I feel rather insulted since it is only within this last year that I have begun to really deal with this overwhelming disease I have suffered from my whole life. In therapy I am learning to become aware of all my symptoms and deal with them… to focus on my OCD to learn to cope.
Yet, I got this e-mail from a friend who said I shouldn’t focus so much on it and I feel …oh, I guess I feel cut down or something. It has really bothered me and I want to respond but I am not quite sure what to say.
I do know exactly what you mean because I’ve been told that I am too attached to my illness, and maybe if I didn’t concentrate on it so much, it would go away.

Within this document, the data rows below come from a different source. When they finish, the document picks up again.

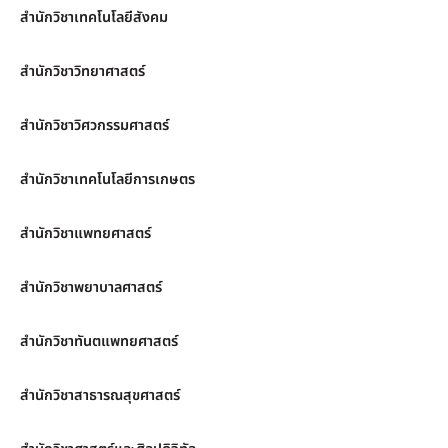
สำนักวิชาเทคโนโลยีสังคม
สำนักวิชาวิทยาศาสตร์
สำนักวิชาวิศวกรรมศาสตร์
สำนักวิชาเทคโนโลยีการเกษตร
สำนักวิชาแพทยศาสตร์
สำนักวิชาพยาบาลศาสตร์
สำนักวิชาทันตแพทยศาสตร์
สำนักวิชาสาธารณสุขศาสตร์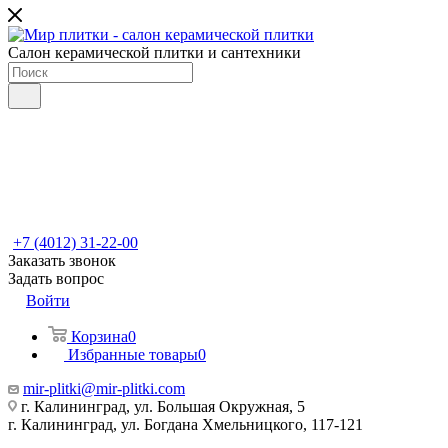
Салон керамической плитки и сантехники
+7 (4012) 31-22-00
Заказать звонок
Задать вопрос
Войти
Корзина
0
Избранные товары
0
mir-plitki@mir-plitki.com
г. Калининград, ул. Большая Окружная, 5
г. Калининград, ул. Богдана Хмельницкого, 117-121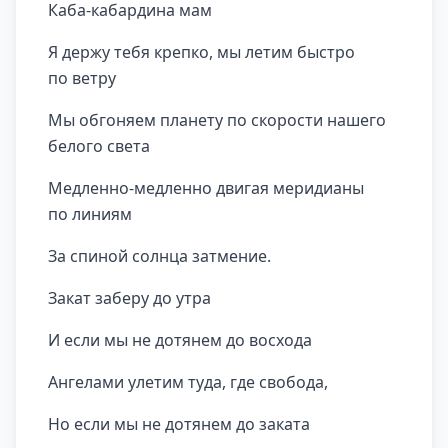
Каба-кабардина мам
Я держу тебя крепко, мы летим быстро
по ветру
Мы обгоняем планету по скорости нашего
белого света
Медленно-медленно двигая меридианы
по линиям
За спиной солнца затмение.
Закат заберу до утра
И если мы не дотянем до восхода
Ангелами улетим туда, где свобода,
Но если мы не дотянем до заката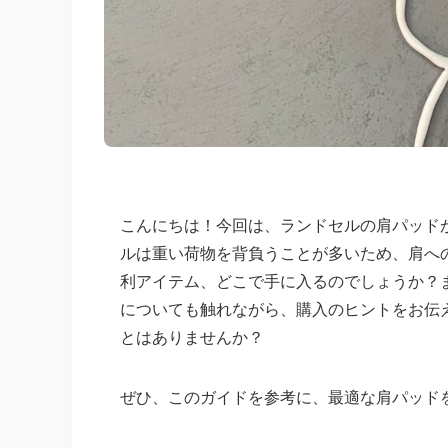
こんにちは！今回は、ランドセルの肩パッド
ルは重い荷物を背負うことが多いため、肩へ
利アイテム、どこで手に入るのでしょうか？ま
についても触れながら、購入のヒントをお伝
とはありませんか？
ぜひ、このガイドを参考に、最適な肩パッド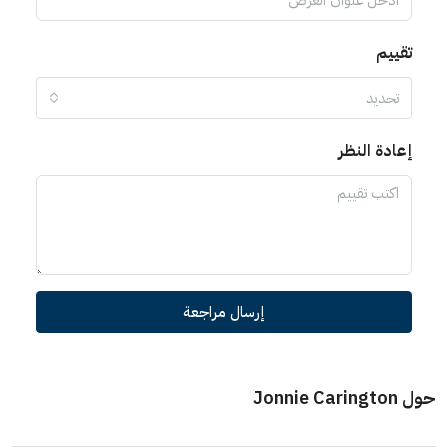
تقييم
تحديد
إعادة النظر
إرسال مراجعة
حول Jonnie Carington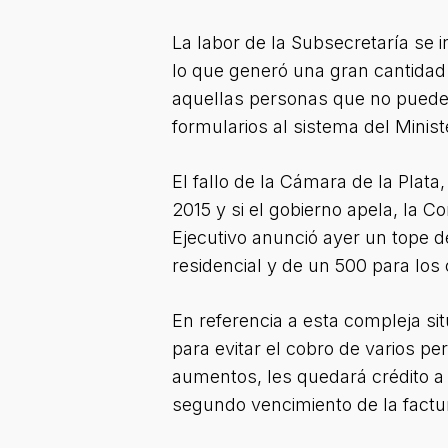
La labor de la Subsecretaría se in
lo que generó una gran cantidad d
aquellas personas que no pueden 
formularios al sistema del Minist
El fallo de la Cámara de la Plata,
2015 y si el gobierno apela, la C
Ejecutivo anunció ayer un tope d
residencial y de un 500 para los
En referencia a esta compleja sit
para evitar el cobro de varios p
aumentos, les quedará crédito a 
segundo vencimiento de la factur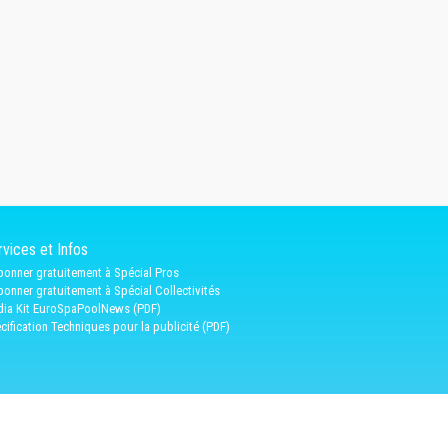
vices et Infos
bonner gratuitement à Spécial Pros
bonner gratuitement à Spécial Collectivités
ia Kit EuroSpaPoolNews (PDF)
cification Techniques pour la publicité (PDF)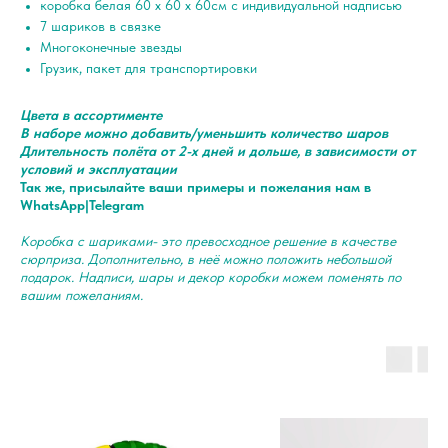
коробка белая 60 х 60 х 60см с индивидуальной надписью
7 шариков в связке
Многоконечные звезды
Грузик, пакет для транспортировки
Цвета в ассортименте
В наборе можно добавить/уменьшить количество шаров
Длительность полёта от 2-х дней и дольше, в зависимости от
условий и эксплуатации
Так же, присылайте ваши примеры и пожелания нам в
WhatsApp|Telegram
Коробка с шариками- это превосходное решение в качестве
сюрприза. Дополнительно, в неё можно положить небольшой
подарок. Надписи, шары и декор коробки можем поменять по
вашим пожеланиям.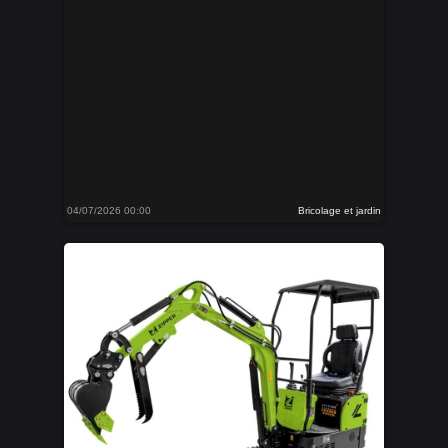
04/07/2026 00:00
Bricolage et jardin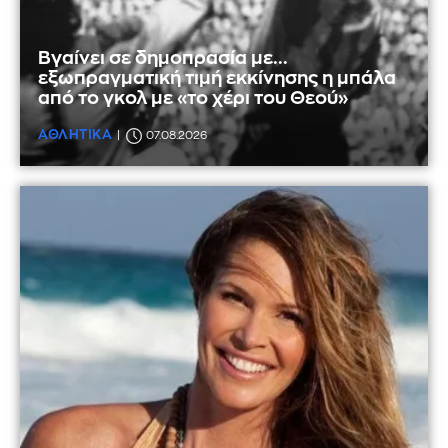
Βγαίνει σε δημοπρασία με...
εξωπραγματική τιμή εκκίνησης η μπάλα
από το γκολ με «το χέρι του Θεού»
ΑΘΛΗΤΙΚΑ
07.08.2026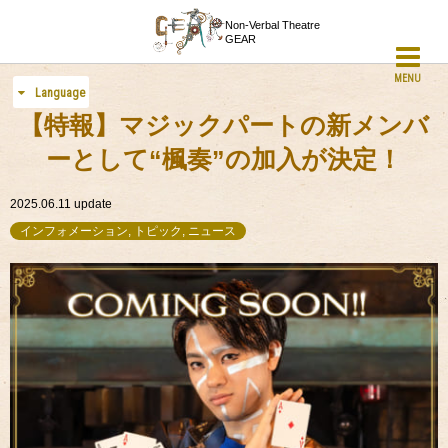
Non-Verbal Theatre
GEAR
MENU
Language
【特報】マジックパートの新メンバ
ーとして“楓奏”の加入が決定！
2025.06.11
update
インフォメーション, トピック, ニュース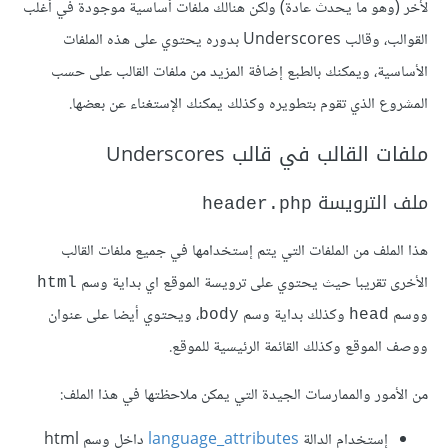
لأخر (وهو ما يحدث عادة) ولكن هنالك ملفات أساسية موجودة في أغلب
القوالب، وقالب Underscores بدوره يحتوي على هذه الملفات
الأساسية، ويمكنك بالطبع إضافة المزيد من ملفات القالب على حسب
المشروع الذي تقوم بتطويره وكذلك يمكنك الإستغناء عن بعضها.
ملفات القالب في قالب Underscores
ملف الترويسة
header.php
هذا الملف من الملفات التي يتم إستخدامها في جميع ملفات القالب
الأخرى تقريبا حيث يحتوي على ترويسة الموقع اي بداية وسم
html
ووسم
وكذلك بداية وسم
، ويحتوي أيضا على عنوان
body
head
ووصف الموقع وكذلك القائمة الرئيسية للموقع.
من الأمور والممارسات الجيدة التي يمكن ملاحظتها في هذا الملف:
إستخدام الدالة
language_attributes
داخل وسم html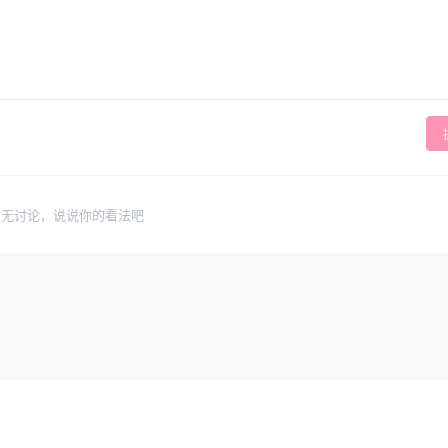
暂无讨论，说说你的看法吧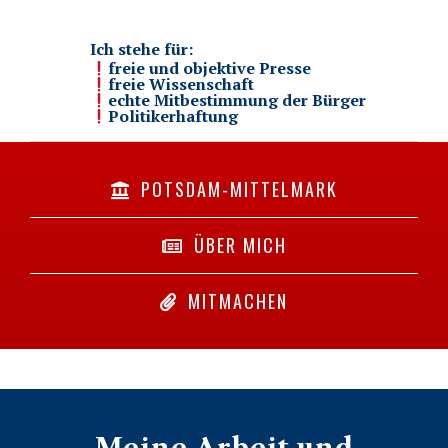
Ich stehe für:
freie und objektive Presse
freie Wissenschaft
echte Mitbestimmung der Bürger
Politikerhaftung
POTSDAM-MITTELMARK
ÜBER MICH
MITMACHEN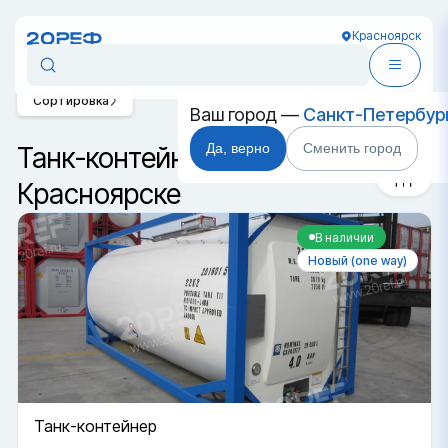
Красноярск
Сортировка
Ваш город —
Санкт-Петербур
Да, верно
Сменить город
Танк-контейнеры T11 в
Красноярске
В наличии
Новый (one way)
Танк-контейнер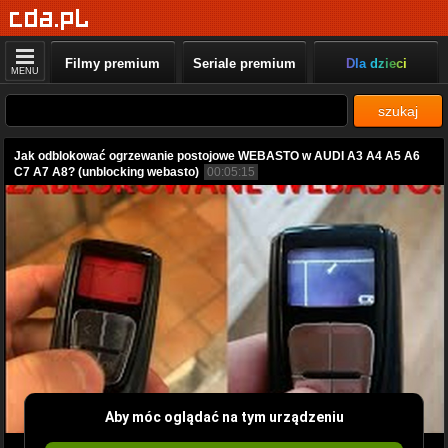
Filmy premium
Seriale premium
Dla dzieci
MENU
szukaj
Jak odblokować ogrzewanie postojowe WEBASTO w AUDI A3 A4 A5 A6
C7 A7 A8? (unblocking webasto)
00:05:15
Aby móc oglądać na tym urządzeniu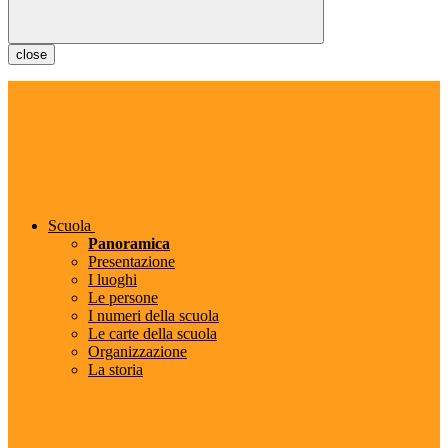
close
Scuola
Panoramica
Presentazione
I luoghi
Le persone
I numeri della scuola
Le carte della scuola
Organizzazione
La storia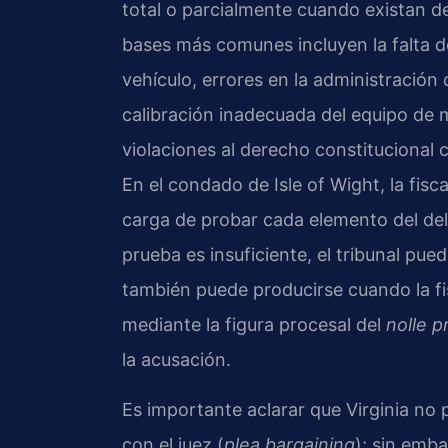
total o parcialmente cuando existan de
bases más comunes incluyen la falta de
vehículo, errores en la administración 
calibración inadecuada del equipo de 
violaciones al derecho constitucional 
En el condado de Isle of Wight, la fi
carga de probar cada elemento del deli
prueba es insuficiente, el tribunal pu
también puede producirse cuando la fis
mediante la figura procesal del
nolle p
la acusación.
Es importante aclarar que Virginia no
con el juez (
plea bargaining
); sin emb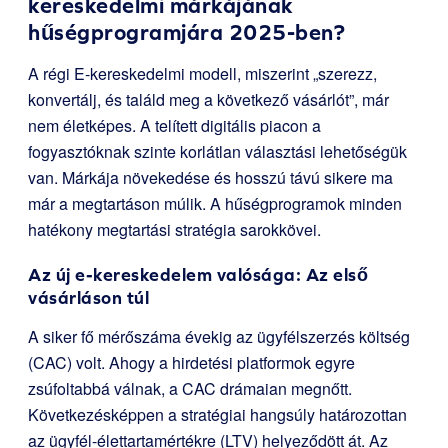
kereskedelmi márkájának
hűségprogramjára 2025-ben?
A régi E-kereskedelmi modell, miszerint „szerezz,
konvertálj, és találd meg a következő vásárlót”, már
nem életképes. A telített digitális piacon a
fogyasztóknak szinte korlátlan választási lehetőségük
van. Márkája növekedése és hosszú távú sikere ma
már a megtartáson múlik. A hűségprogramok minden
hatékony megtartási stratégia sarokkövei.
Az új e-kereskedelem valósága: Az első
vásárláson túl
A siker fő mérőszáma évekig az ügyfélszerzés költség
(CAC) volt. Ahogy a hirdetési platformok egyre
zsúfoltabbá válnak, a CAC drámaian megnőtt.
Következésképpen a stratégiai hangsúly határozottan
az ügyfél-élettartamértékre (LTV) helyeződött át. Az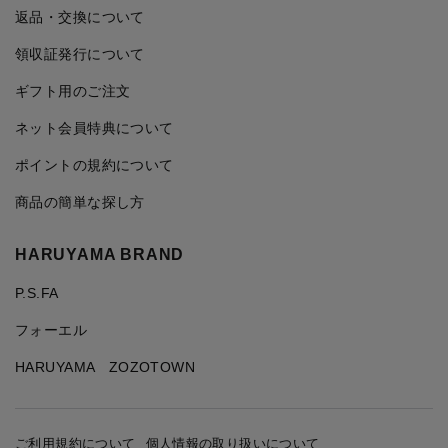
返品・交換について
領収証発行について
ギフト用のご注文
ネット会員特典について
ポイントの規約について
商品の簡単な探し方
HARUYAMA BRAND
P.S.FA
フォーエル
HARUYAMA ZOZOTOWN
ご利用規約について
個人情報の取り扱いについて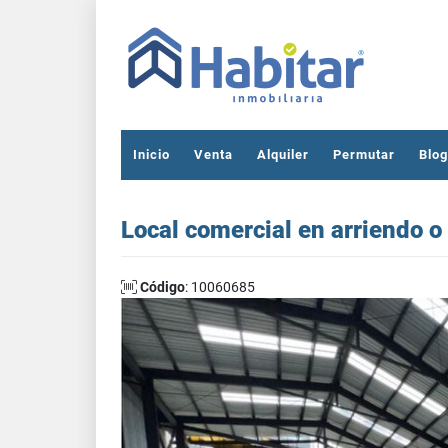
Inicio
Venta
Alquiler
Permutar
Blog
Local comercial en arriendo o
Código
: 10060685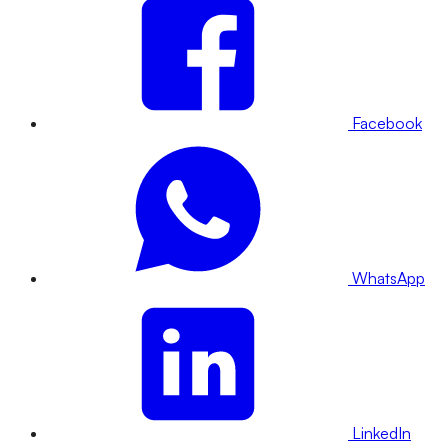
Facebook
WhatsApp
LinkedIn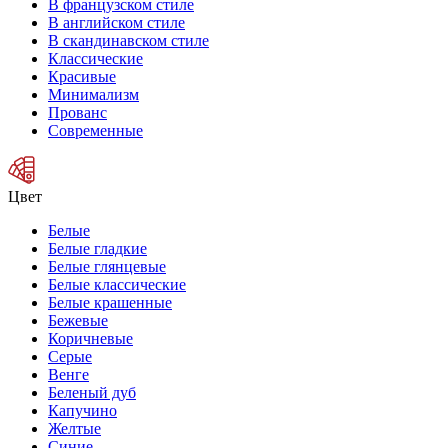
В французском стиле
В английском стиле
В скандинавском стиле
Классические
Красивые
Минимализм
Прованс
Современные
Цвет
Белые
Белые гладкие
Белые глянцевые
Белые классические
Белые крашенные
Бежевые
Коричневые
Серые
Венге
Беленый дуб
Капучино
Желтые
Синие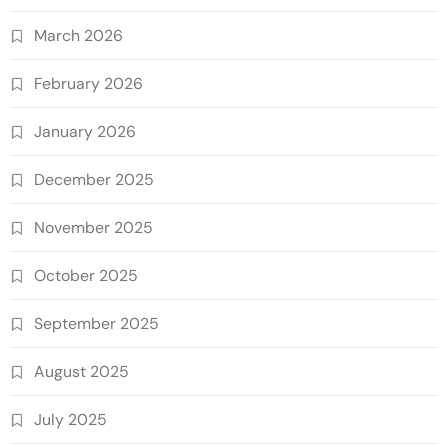
March 2026
February 2026
January 2026
December 2025
November 2025
October 2025
September 2025
August 2025
July 2025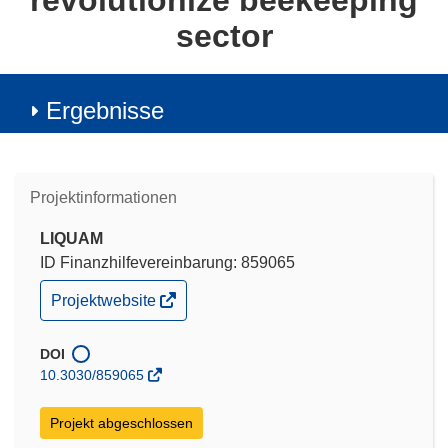
revolutionize beekeeping
sector
Ergebnisse
Projektinformationen
LIQUAM
ID Finanzhilfevereinbarung: 859065
(öffnet
Projektwebsite
in
neuem
Fenster)
DOI
10.3030/859065
Projekt abgeschlossen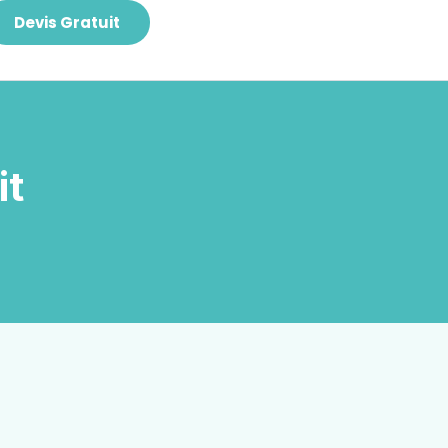
Devis Gratuit
it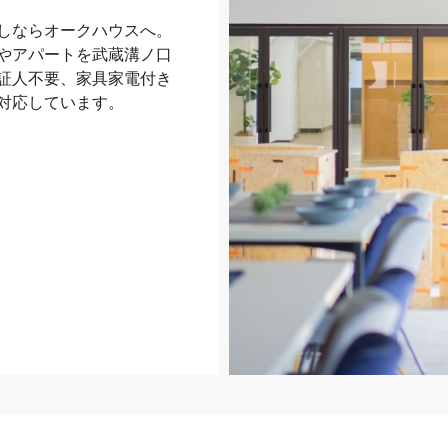
しならオークハウスへ。
やアパートを武蔵溝ノ口
証人不要、家具家電付き
対応しています。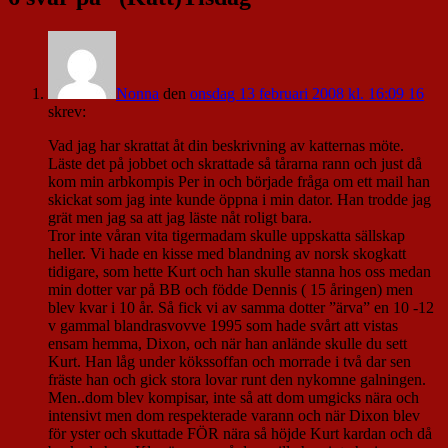
Nonna
den
onsdag 13 februari 2008 kl. 16:09 16
skrev:
Vad jag har skrattat åt din beskrivning av katternas möte.
Läste det på jobbet och skrattade så tårarna rann och just då
kom min arbkompis Per in och började fråga om ett mail han
skickat som jag inte kunde öppna i min dator. Han trodde jag
grät men jag sa att jag läste nåt roligt bara.
Tror inte våran vita tigermadam skulle uppskatta sällskap
heller. Vi hade en kisse med blandning av norsk skogkatt
tidigare, som hette Kurt och han skulle stanna hos oss medan
min dotter var på BB och födde Dennis ( 15 åringen) men
blev kvar i 10 år. Så fick vi av samma dotter ”ärva” en 10 -12
v gammal blandrasvovve 1995 som hade svårt att vistas
ensam hemma, Dixon, och när han anlände skulle du sett
Kurt. Han låg under kökssoffan och morrade i två dar sen
fräste han och gick stora lovar runt den nykomne galningen.
Men..dom blev kompisar, inte så att dom umgicks nära och
intensivt men dom respekterade varann och när Dixon blev
för yster och skuttade FÖR nära så höjde Kurt kardan och då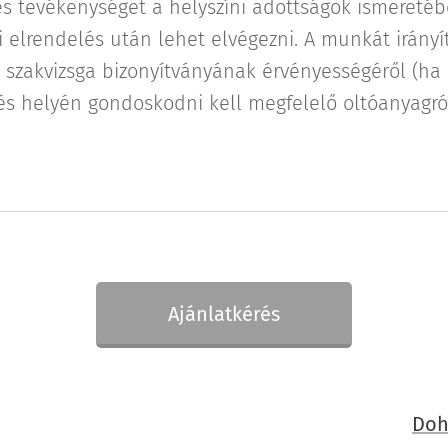
es tevékenységet a helyszíni adottságok ismereté
eli elrendelés után lehet elvégezni. A munkát irán
szakvizsga bizonyítványának érvényességéről (ha
s helyén gondoskodni kell megfelelő oltóanyagró
Ajánlatkérés
Doh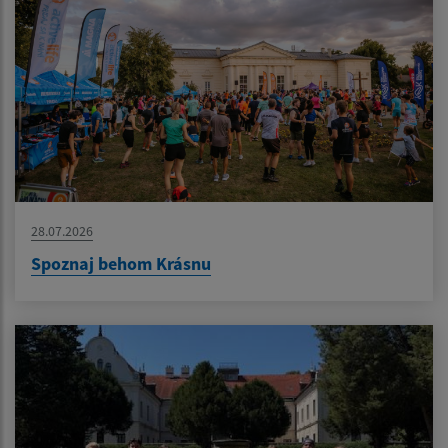
28.07.2026
Spoznaj behom Krásnu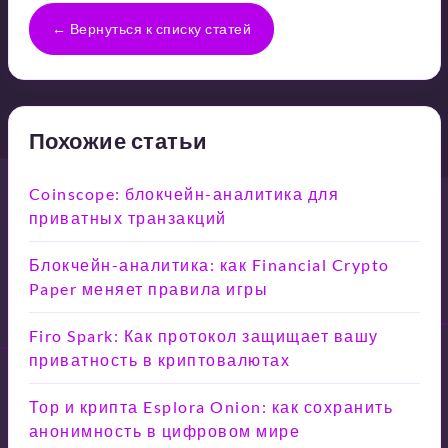
← Вернуться к списку статей
Похожие статьи
Coinscope: блокчейн-аналитика для
приватных транзакций
Блокчейн-аналитика: как Financial Crypto
Paper меняет правила игры
Firo Spark: Как протокол защищает вашу
приватность в криптовалютах
Тор и крипта Esplora Onion: как сохранить
анонимность в цифровом мире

Well, Elizabeth, now I can say without a doubt, that by ignoring your OCD and submersing yourself into a totally different environment (like a consulting firm) does not make it go away. And the therapy and the cognitive-behavioral techniques and everything else you do to try to get a little distance from your illness–but which requires confronting it face to face–is crucial to LIVE instead of SURVIVE.
Although I know your friend or sister is trying to be helpful, I can totally appreciate your feelings. I mean, that’s great advice. But it is only great advice coming from a person who has been there, at that EXACT spot as you are, and has succeeded via detachment. But so few people dispensing recommendations these days for mood disorders have actually dealt with the crippling thoughts that you fight on a daily basis.
While I do try to separate myself from my illness, I have also learned that sometimes–and especially when you’re struggling or feeling vulnerable–all you can do is shrug your shoulders and tell yourself, “They just don’t get it,” a post I wrote awhile ago and garnered a lot of sympathetic comments.
From that post:
William Styron wrote his memoir, “Darkness Visible,” as a response to the public’s reaction to the suicide of Primo Levi, the Italian-Jewish writer and chemist who had survived the Holocaust. The scholars who admired Levi wondered how he could have endured years of torture by the Nazis yet break under depression.
“The pain of severe depression is quite unimaginable to those who have not suffered it,” Styron wrote. “To the tragic legion who are compelled to destroy themselves there should be no more reproof attached than to the victims of terminal cancer.”
Like Styron, I was both enraged and saddened that friends and family were shocked to hear that two doctors sliced me open–before full anesthesia kicked in–to save little David’s life in an emergency C-section. Yet when I voiced the desperation of depression–which made the knife cut feel like a knee scratch–they often brushed it off, as if I were whining to win some undeserved sympathy votes.
But I should know better. Most people don’t get it. And the day I get that through my head I’ll be less disappointed.
Hang in there. We know you are trying as hard as you can. Until you think she gets it, I would just say something like, “Okay. Thanks for the advice.” As you make some kind of gesture to tell yourself that you are fine the way you are, thank you.